ここで10,000口の投資口の追加発行が行われた場合を考えてみましょう。当期利益が変わらないのであれば、100億円の利益を110,000口で分けることになり、1口当たり利益は9,090円に減少(希薄化)することになります。実際の1口当たり分配金は、必ずしも純利益と同じ割合で希薄化するとは限りませんが、概ね8,635円程度に減少すると推測されます。1口当たり利益(分配金)が減少するとなると、それを嫌気して投資口価格も下落する可能性があります。

 

不動産投資法人の資金調達

不動産投資法人(不動産投資信託)は、資金調達のために投資口を追加発行することがあります。これは、一般の上場企業が資金調達のために株式を追加発行するのと同じことです。

不動産投資信託が増資を含めた資金調達を行う理由には、資産の取得、建物等の修繕、投資法人の運営のための資金、借入金の返済、投資法人債償還金の手当、敷金・保証金などの債務の返済などがあります。

 

希薄化しないこともある

ただし、増資を行っても、必ずしも利益や分配金が減少するとは限りません。増資により調達した資金で、新たな不動産を購入することで、そこからの収入により営業収益や利益が増加し、それに伴い分配金が引き上げられることもあります。

多くの不動産投資法人では、公募増資の発表の同日に、運用状況の予想についても修正を公表しますが、業績予想は上方修正されることが多くあります。
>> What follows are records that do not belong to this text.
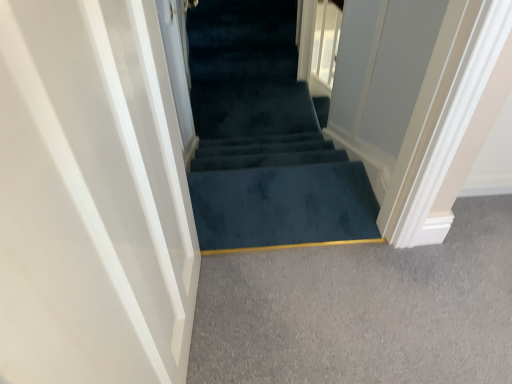 Question: Is teal carpeted stairs at center wider or thinner than white glossy door at left?

Choices:
 (A) thin
 (B) wide

Answer: (A)

Question: From the image's perspective, is teal carpeted stairs at center located above or below white glossy door at left?

Choices:
 (A) below
 (B) above

Answer: (B)

Question: From a real-world perspective, is teal carpeted stairs at center physically located above or below white glossy door at left?

Choices:
 (A) above
 (B) below

Answer: (B)

Question: In terms of height, does white glossy door at left look taller or shorter compared to teal carpeted stairs at center?

Choices:
 (A) short
 (B) tall

Answer: (B)

Question: From the image's perspective, is white glossy door at left positioned above or below teal carpeted stairs at center?

Choices:
 (A) above
 (B) below

Answer: (B)

Question: Is white glossy door at left in front of or behind teal carpeted stairs at center in the image?

Choices:
 (A) front
 (B) behind

Answer: (A)

Question: Choose the correct answer: Is white glossy door at left inside teal carpeted stairs at center or outside it?

Choices:
 (A) inside
 (B) outside

Answer: (B) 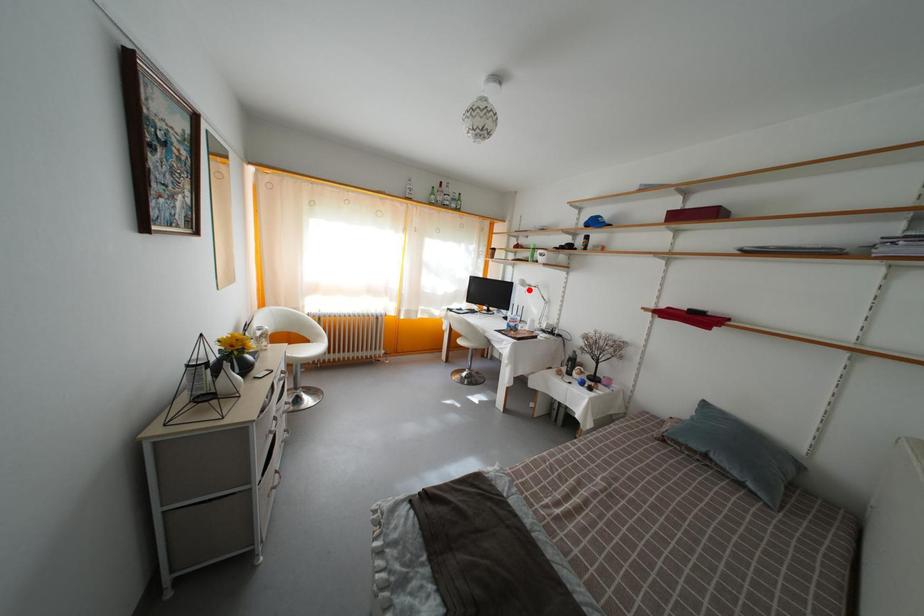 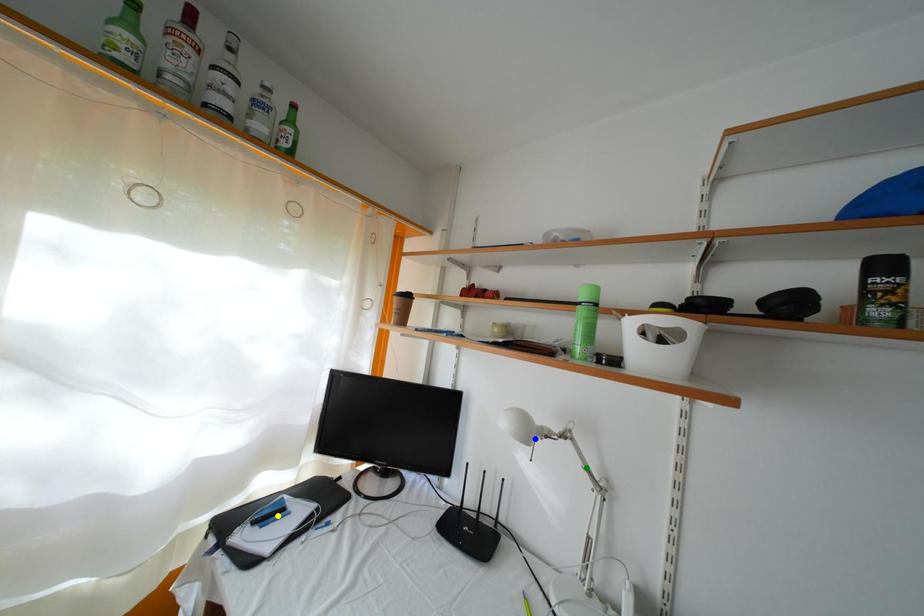 Question: I am providing you with two images of the same scene from different viewpoints. A red point is marked on the first image. You are given multiple points on the second image. Which point in image 2 is actually the same real-world point as the red point in image 1?

Choices:
 (A) yellow point
 (B) green point
 (C) blue point

Answer: (C) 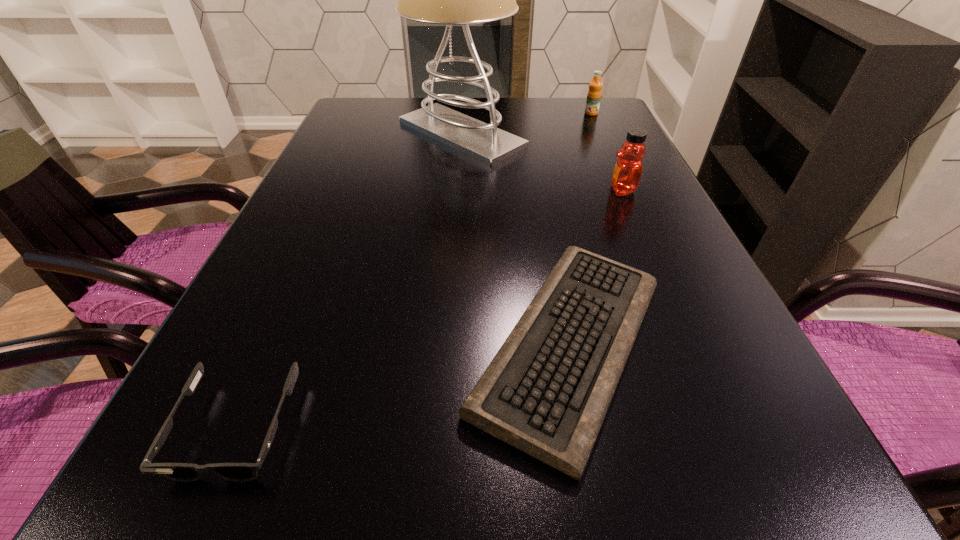 Locate an element on the screen. The height and width of the screenshot is (540, 960). vacant area situated on the label of the third shortest object is located at coordinates (598, 128).

Identify the location of vacant space located 0.210m on the left of the computer keyboard. (327, 345).

Identify the location of table lamp situated at the far edge. The height and width of the screenshot is (540, 960). (449, 0).

Locate an element on the screen. The width and height of the screenshot is (960, 540). orange juice located at the far edge is located at coordinates (594, 93).

Identify the location of sunglasses that is at the near edge. (182, 472).

This screenshot has width=960, height=540. What are the coordinates of `computer keyboard that is positioned at the near edge` in the screenshot? It's located at [x=546, y=392].

The height and width of the screenshot is (540, 960). What are the coordinates of `object that is at the left edge` in the screenshot? It's located at (182, 472).

The width and height of the screenshot is (960, 540). What are the coordinates of `honey that is at the right edge` in the screenshot? It's located at (626, 177).

Find the location of a particular element. The width and height of the screenshot is (960, 540). orange juice present at the right edge is located at coordinates (594, 93).

I want to click on computer keyboard that is at the right edge, so click(546, 392).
実際に、2018年1月から3月までの3ヶ月間の状況を見ると、この間に、阪急リート投資法人大和ハウスリート投資法人福岡リート投資法人オリックス不動産投資法人野村不動産マスターファンド投資法人日本プロロジスリート投資法人GLP投資法人産業ファンド投資法人ジャパンリアルエステイト投資法人の9投資法人が新投資口の発行を発表し、同じ日に運用状況の予想を発表していますが、9社中8社が直近の業績について上方修正を行い、残る1社についても直近の業績は下方修正したものの、翌期については上方修正しています(投信資料館調べ)。